- **Directions for this task**: Output, exactly as written, the lines below starting at the line containing "消費者庁は機能性表示食品の届出情報を更新しました。 ・届出番号/L109 ・届" and ending at the line containing "pueden explicar". Drop the pictures and keep both end lines.
*** Opening of Information provided ***
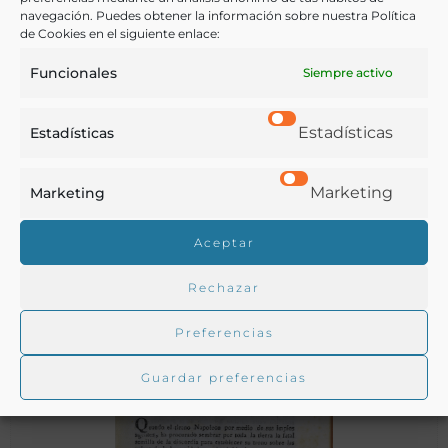
navegación. Puedes obtener la información sobre nuestra Política
de Cookies en el siguiente enlace:
Funcionales
Siempre activo
Estadísticas
Estadísticas
Relacion sucinta en que se explica… el nuevo
Marketing
Marketing
descubrimiento de sacar el aceyte del cacahuate ó maní de
América : y de lo demas, que se sabe en el dia de este fruto
Aceptar
Rechazar
[Valencia] - 1798
Preferencias
Guardar preferencias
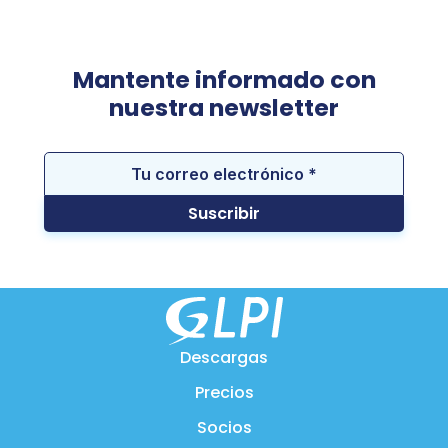
Mantente informado con
nuestra newsletter
Descargas
Precios
Socios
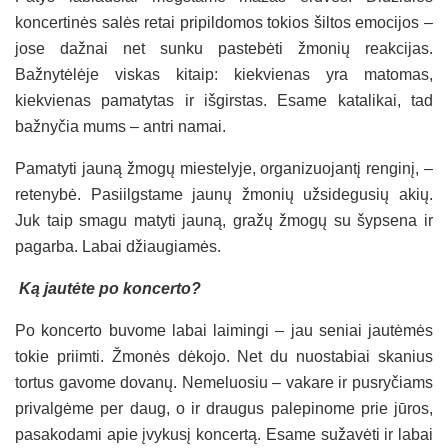
koncertinės salės retai pripildomos tokios šiltos emocijos –
jose dažnai net sunku pastebėti žmonių reakcijas.
Bažnytėlėje viskas kitaip: kiekvienas yra matomas,
kiekvienas pamatytas ir išgirstas. Esame katalikai, tad
bažnyčia mums – antri namai.
Pamatyti jauną žmogų miestelyje, organizuojantį renginį, –
retenybė. Pasiilgstame jaunų žmonių užsidegusių akių.
Juk taip smagu matyti jauną, gražų žmogų su šypsena ir
pagarba. Labai džiaugiamės.
Ką jautėte po koncerto?
Po koncerto buvome labai laimingi – jau seniai jautėmės
tokie priimti. Žmonės dėkojo. Net du nuostabiai skanius
tortus gavome dovanų. Nemeluosiu – vakare ir pusryčiams
privalgėme per daug, o ir draugus palepinome prie jūros,
pasakodami apie įvykusį koncertą. Esame sužavėti ir labai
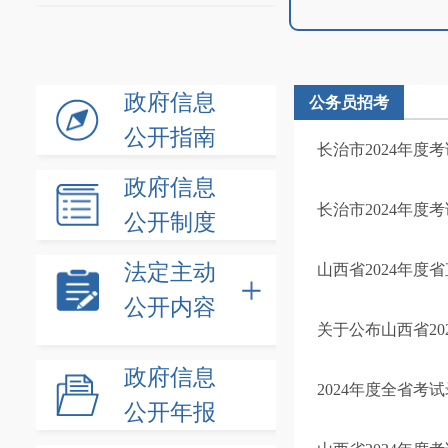
政府信息
公务员招考
公开指南
长治市2024年
政府信息
长治市2024年
公开制度
法定主动
山西省2024年
公开内容
关于公布山西省2
政府信息
2024年度全省考
公开年报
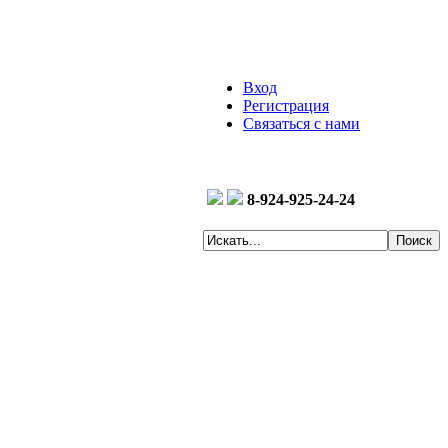
Вход
Регистрация
Связаться с нами
8-924-925-24-24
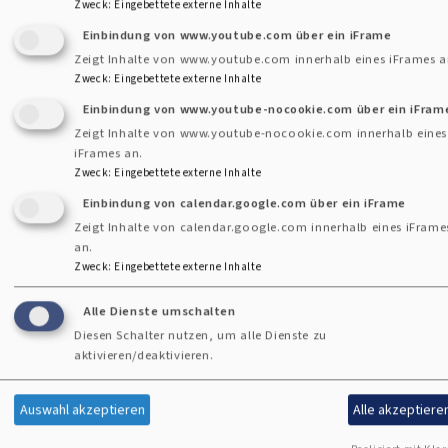
Die Kinder-Abenteuer-Nacht findet im Oktober statt.
Zweck
:
Eingebettete externe Inhalte
Einbindung von www.youtube.com über ein iFrame
Zeigt Inhalte von www.youtube.com innerhalb eines iFrames a
Zweck
:
Eingebettete externe Inhalte
Einbindung von www.youtube-nocookie.com über ein iFram
Zeigt Inhalte von www.youtube-nocookie.com innerhalb eines
iFrames an.
Zweck
:
Eingebettete externe Inhalte
Einbindung von calendar.google.com über ein iFrame
Zeigt Inhalte von calendar.google.com innerhalb eines iFrame
an.
Zweck
:
Eingebettete externe Inhalte
Kinder-Bibel-Tag
Alle Dienste umschalten
Der Kinder-Bibel-Tag, eine Kooperation mit der
Diesen Schalter nutzen, um alle Dienste zu
katholischen Jugend Gauting, findet jedes Jahr am Buß- und
aktivieren/deaktivieren.
Bettag statt. Er wird begleitet von einer biblischen
Geschichte, die durch ein kleines Theaterstück der
Auswahl akzeptieren
Alle akzeptiere
Jugendleiter lebendig wird und mit der sich durch Spiele und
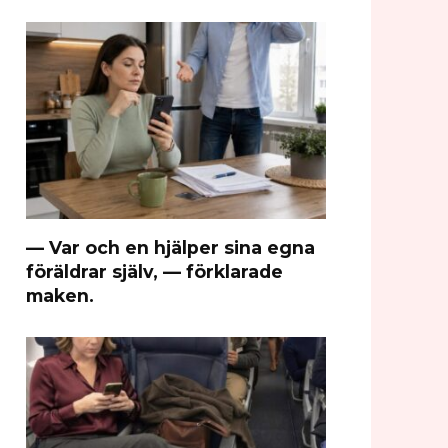
— Var och en hjälper sina egna
föräldrar själv, — förklarade
maken.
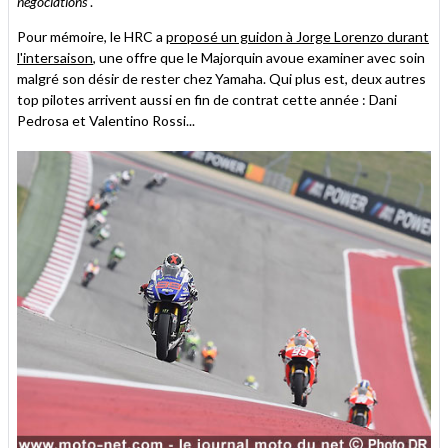
négociations
".
Pour mémoire, le HRC a
proposé un guidon à Jorge Lorenzo durant
l'intersaison
, une offre que le Majorquin avoue examiner avec soin
malgré son désir de rester chez Yamaha. Qui plus est, deux autres
top pilotes arrivent aussi en fin de contrat cette année : Dani
Pedrosa et Valentino Rossi...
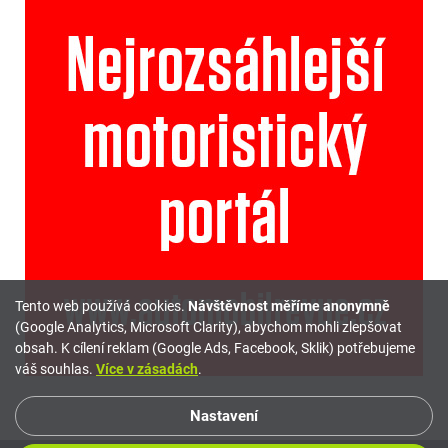
Tento web používá cookies.
Návštěvnost měříme anonymně
(Google Analytics, Microsoft Clarity), abychom mohli zlepšovat
obsah. K cílení reklam (Google Ads, Facebook, Sklik) potřebujeme
váš souhlas.
Více v zásadách
.
Nastavení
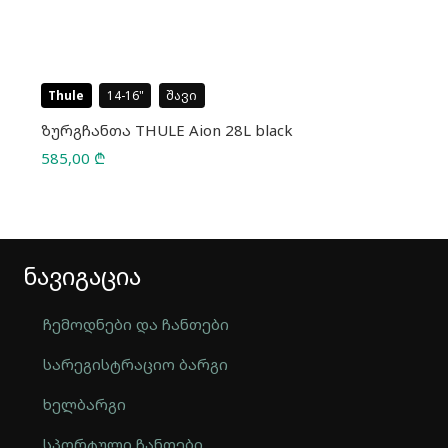
Thule
14-16
შავი
ზურგჩანთა THULE Aion 28L black
585,00
₾
ნავიგაცია
ჩემოდნები და ჩანთები
სარეგისტრაციო ბარგი
ხელბარგი
სპორტული ჩანთები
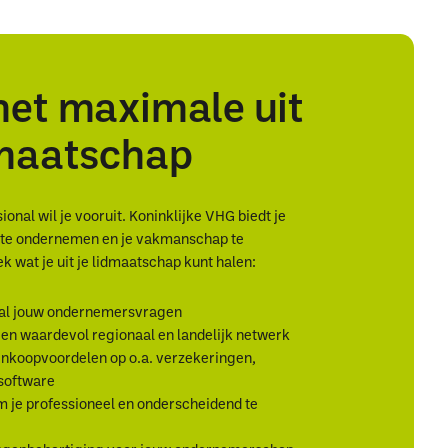
het maximale uit
dmaatschap
onal wil je vooruit. Koninklijke VHG biedt je
r te ondernemen en je vakmanschap te
k wat je uit je lidmaatschap kunt halen:
al jouw ondernemersvragen
en waardevol regionaal en landelijk netwerk
inkoopvoordelen op o.a. verzekeringen,
 software
 je professioneel en onderscheidend te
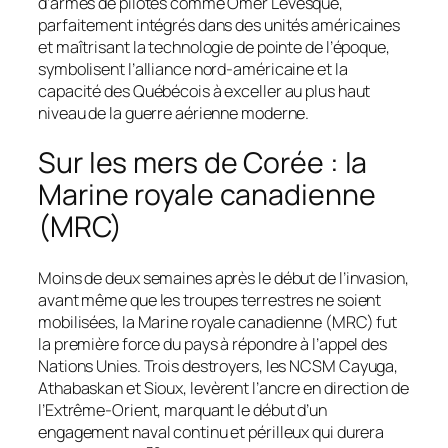
d’armes de pilotes comme Omer Levesque,
parfaitement intégrés dans des unités américaines
et maîtrisant la technologie de pointe de l’époque,
symbolisent l’alliance nord-américaine et la
capacité des Québécois à exceller au plus haut
niveau de la guerre aérienne moderne.
Sur les mers de Corée : la
Marine royale canadienne
(MRC)
Moins de deux semaines après le début de l’invasion,
avant même que les troupes terrestres ne soient
mobilisées, la Marine royale canadienne (MRC) fut
la première force du pays à répondre à l’appel des
Nations Unies. Trois destroyers, les NCSM
Cayuga
,
Athabaskan
et
Sioux
, levèrent l’ancre en direction de
l’Extrême-Orient, marquant le début d’un
engagement naval continu et périlleux qui durera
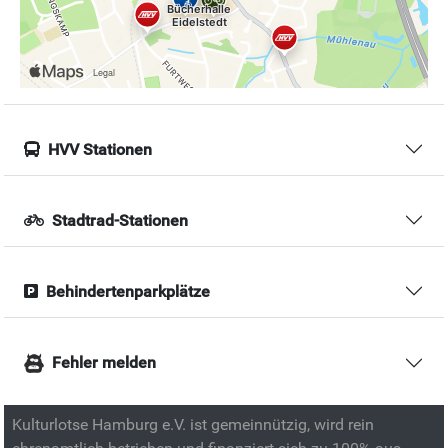
HVV Stationen
Stadtrad-Stationen
Behindertenparkplätze
Fehler melden
Kulturlotse Hamburg e.V. ist gemeinnützig, wird rein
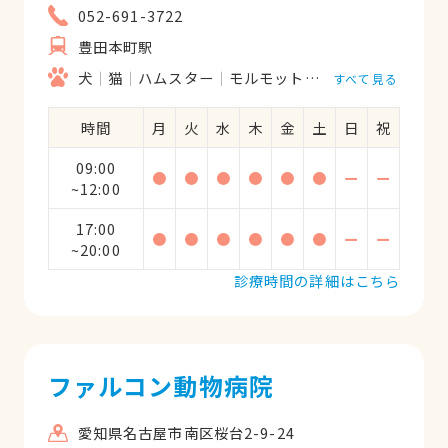
052-691-3722
豊田本町駅
犬
猫
ハムスター
モルモット
フェレット
うさ
すべて見る
時間
月
火
水
木
金
土
日
祝
09:00
●
●
●
●
●
●
ー
ー
~12:00
17:00
●
●
●
●
●
●
ー
ー
~20:00
診療時間の詳細はこちら
ファルコン動物病院
愛知県名古屋市南区桜台2-9-24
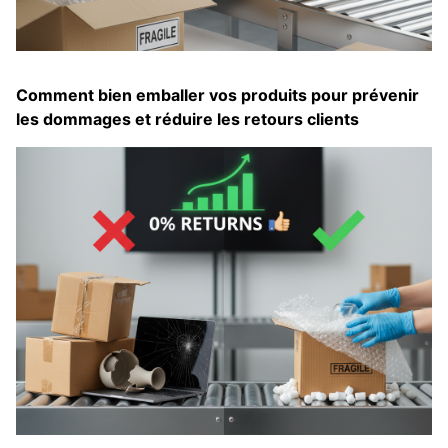
Comment bien emballer vos produits pour prévenir
les dommages et réduire les retours clients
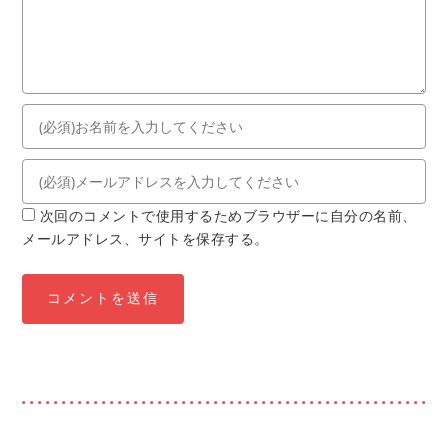
次回のコメントで使用するためブラウザーに自分の名前、
メールアドレス、サイトを保存する。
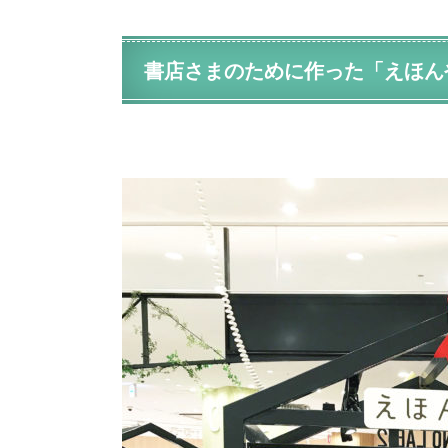
書店さまのために作った「えほん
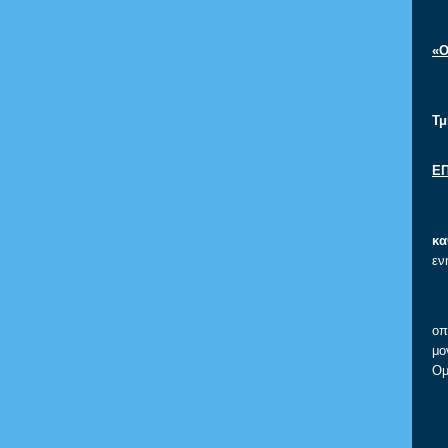
«
Τμ
Ε
κα
εν
οπ
μο
Ομ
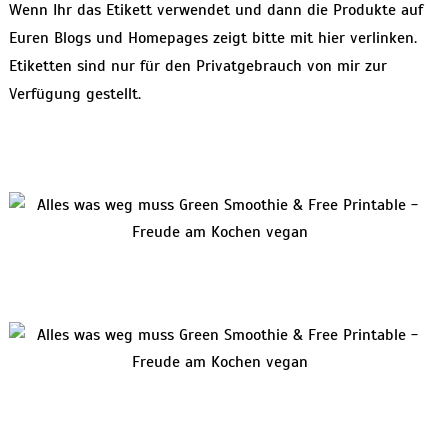
Wenn Ihr das Etikett verwendet und dann die Produkte auf
Euren Blogs und Homepages zeigt bitte mit hier verlinken.
Etiketten sind nur für den Privatgebrauch von mir zur
Verfügung gestellt.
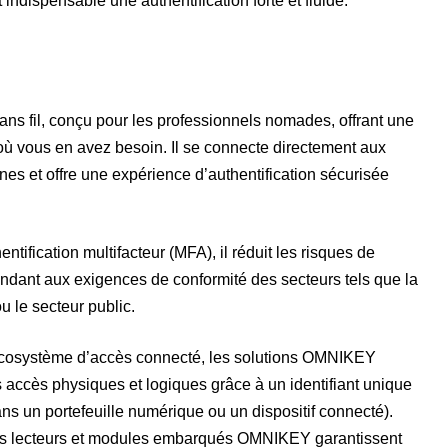
 indispensable une authentification forte et fluide.
ans fil, conçu pour les professionnels nomades, offrant une
 où vous en avez besoin. Il se connecte directement aux
nes et offre une expérience d’authentification sécurisée
tification multifacteur (MFA), il réduit les risques de
épondant aux exigences de conformité des secteurs tels que la
u le secteur public.
 écosystème d’accès connecté, les solutions OMNIKEY
s accès physiques et logiques grâce à un identifiant unique
ans un portefeuille numérique ou un dispositif connecté).
 les lecteurs et modules embarqués OMNIKEY garantissent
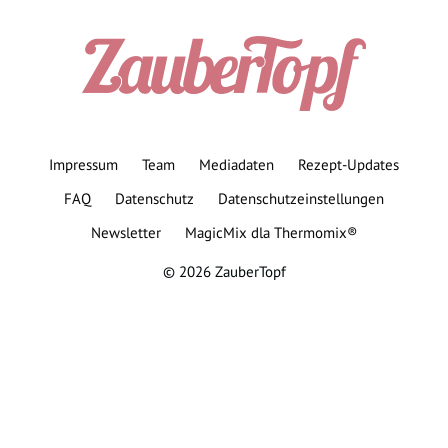
Impressum
Team
Mediadaten
Rezept-Updates
FAQ
Datenschutz
Datenschutzeinstellungen
Newsletter
MagicMix dla Thermomix®
© 2026 ZauberTopf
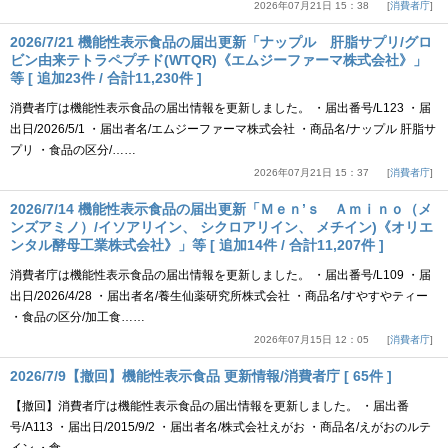
2026年07月21日 15：38
消費者庁
2026/7/21 機能性表示食品の届出更新「ナップル 肝脂サプリ/グロ
ビン由来テトラペプチド(WTQR)《エムジーファーマ株式会社》」
等 [ 追加23件 / 合計11,230件 ]
消費者庁は機能性表示食品の届出情報を更新しました。 ・届出番号/L123 ・届
出日/2026/5/1 ・届出者名/エムジーファーマ株式会社 ・商品名/ナップル 肝脂サ
プリ ・食品の区分/……
2026年07月21日 15：37
消費者庁
2026/7/14 機能性表示食品の届出更新「Ｍｅｎ’ｓ Ａｍｉｎｏ（メ
ンズアミノ）/イソアリイン、 シクロアリイン、 メチイン)《オリエ
ンタル酵母工業株式会社》」等 [ 追加14件 / 合計11,207件 ]
消費者庁は機能性表示食品の届出情報を更新しました。 ・届出番号/L109 ・届
出日/2026/4/28 ・届出者名/養生仙薬研究所株式会社 ・商品名/すやすやティー
・食品の区分/加工食……
2026年07月15日 12：05
消費者庁
2026/7/9【撤回】機能性表示食品 更新情報/消費者庁 [ 65件 ]
【撤回】消費者庁は機能性表示食品の届出情報を更新しました。 ・届出番
号/A113 ・届出日/2015/9/2 ・届出者名/株式会社えがお ・商品名/えがおのルテ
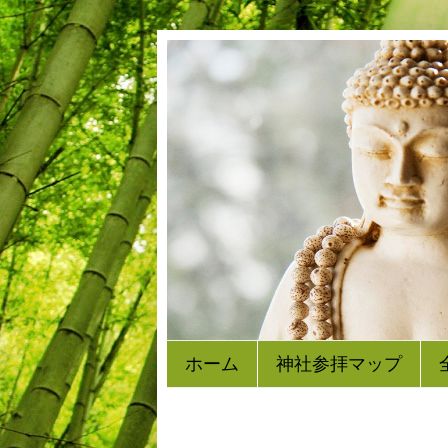
ホーム
神社参拝マップ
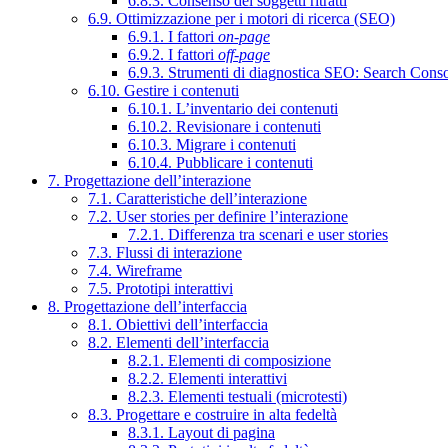
6.8.3. Consenso dei soggetti ritratti
6.9. Ottimizzazione per i motori di ricerca (SEO)
6.9.1. I fattori
on-page
6.9.2. I fattori
off-page
6.9.3. Strumenti di diagnostica SEO: Search Cons
6.10. Gestire i contenuti
6.10.1. L’inventario dei contenuti
6.10.2. Revisionare i contenuti
6.10.3. Migrare i contenuti
6.10.4. Pubblicare i contenuti
7. Progettazione dell’interazione
7.1. Caratteristiche dell’interazione
7.2. User stories per definire l’interazione
7.2.1. Differenza tra scenari e user stories
7.3. Flussi di interazione
7.4. Wireframe
7.5. Prototipi interattivi
8. Progettazione dell’interfaccia
8.1. Obiettivi dell’interfaccia
8.2. Elementi dell’interfaccia
8.2.1. Elementi di composizione
8.2.2. Elementi interattivi
8.2.3. Elementi testuali (microtesti)
8.3. Progettare e costruire in alta fedeltà
8.3.1. Layout di pagina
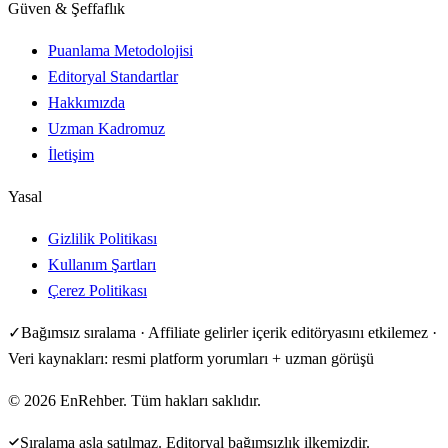
Güven & Şeffaflık
Puanlama Metodolojisi
Editoryal Standartlar
Hakkımızda
Uzman Kadromuz
İletişim
Yasal
Gizlilik Politikası
Kullanım Şartları
Çerez Politikası
✓
Bağımsız sıralama · Affiliate gelirler içerik editöryasını etkilemez ·
Veri kaynakları: resmi platform yorumları + uzman görüşü
©
2026
EnRehber. Tüm hakları saklıdır.
Sıralama asla satılmaz. Editoryal bağımsızlık ilkemizdir.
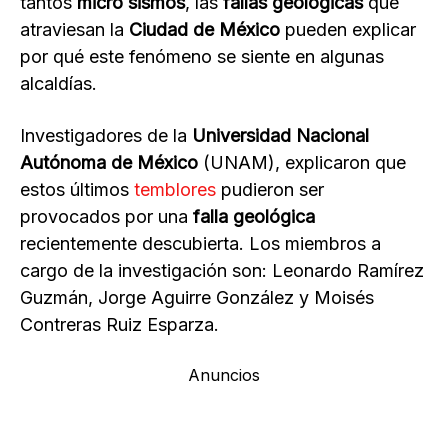
tantos
micro sismos
, las
fallas geológicas
que
atraviesan la
Ciudad de México
pueden explicar
por qué este fenómeno se siente en algunas
alcaldías.
Investigadores de la
Universidad Nacional
Autónoma de México
(UNAM), explicaron que
estos últimos
temblores
pudieron ser
provocados por una
falla geológica
recientemente descubierta. Los miembros a
cargo de la investigación son: Leonardo Ramírez
Guzmán, Jorge Aguirre González y Moisés
Contreras Ruiz Esparza.
Anuncios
*** Close of Information provided ***
- **Response area**:
消費者庁は機能性表示食品の届出情報を更新しました。 ・届出番号/L109 ・届
出日/2026/4/28 ・届出者名/養生仙薬研究所株式会社 ・商品名/すやすやティー
・食品の区分/加工食……
2026年07月15日 12：05
消費者庁
2026/7/9【撤回】機能性表示食品 更新情報/消費者庁 [ 65件 ]
【撤回】消費者庁は機能性表示食品の届出情報を更新しました。 ・届出番
号/A113 ・届出日/2015/9/2 ・届出者名/株式会社えがお ・商品名/えがおのルテ
ホーム
神社参拝マップ
6.8.3. Consenso dei soggetti ritratti
6.9. Ottimizzazione per i motori di ricerca (SEO)
6.9.1. I fattori
on-page
6.9.2. I fattori
off-page
6.9.3. Strumenti di diagnostica SEO: Search Cons
6.10. Gestire i contenuti
6.10.1. L’inventario dei contenuti
6.10.2. Revisionare i contenuti
6.10.3. Migrare i contenuti
6.10.4. Pubblicare i contenuti
7. Progettazione dell’interazione
7.1. Caratteristiche dell’interazione
7.2. User stories per definire l’interazione
7.2.1. Differenza tra scenari e user stories
7.3. Flussi di interazione
7.4. Wireframe
7.5. Prototipi interattivi
8. Progettazione dell’interfaccia
8.1. Obiettivi dell’interfaccia
8.2. Elementi dell’interfaccia
8.2.1. Elementi di composizione
8.2.2. Elementi interattivi
8.2.3. Elementi testuali (microtesti)
8.3. Progettare e costruire in alta fedeltà
8.3.1. Layout di pagina
Güven & Şeffaflık
Puanlama Metodolojisi
Editoryal Standartlar
Hakkımızda
Uzman Kadromuz
İletişim
Yasal
Gizlilik Politikası
Kullanım Şartları
Çerez Politikası
✓
Bağımsız sıralama · Affiliate gelirler içerik editöryasını etkilemez ·
Veri kaynakları: resmi platform yorumları + uzman görüşü
©
2026
EnRehber. Tüm hakları saklıdır.
Sıralama asla satılmaz. Editoryal bağımsızlık ilkemizdir.
tantos
micro sismos
, las
fallas geológicas
que
atraviesan la
Ciudad de México
pueden explicar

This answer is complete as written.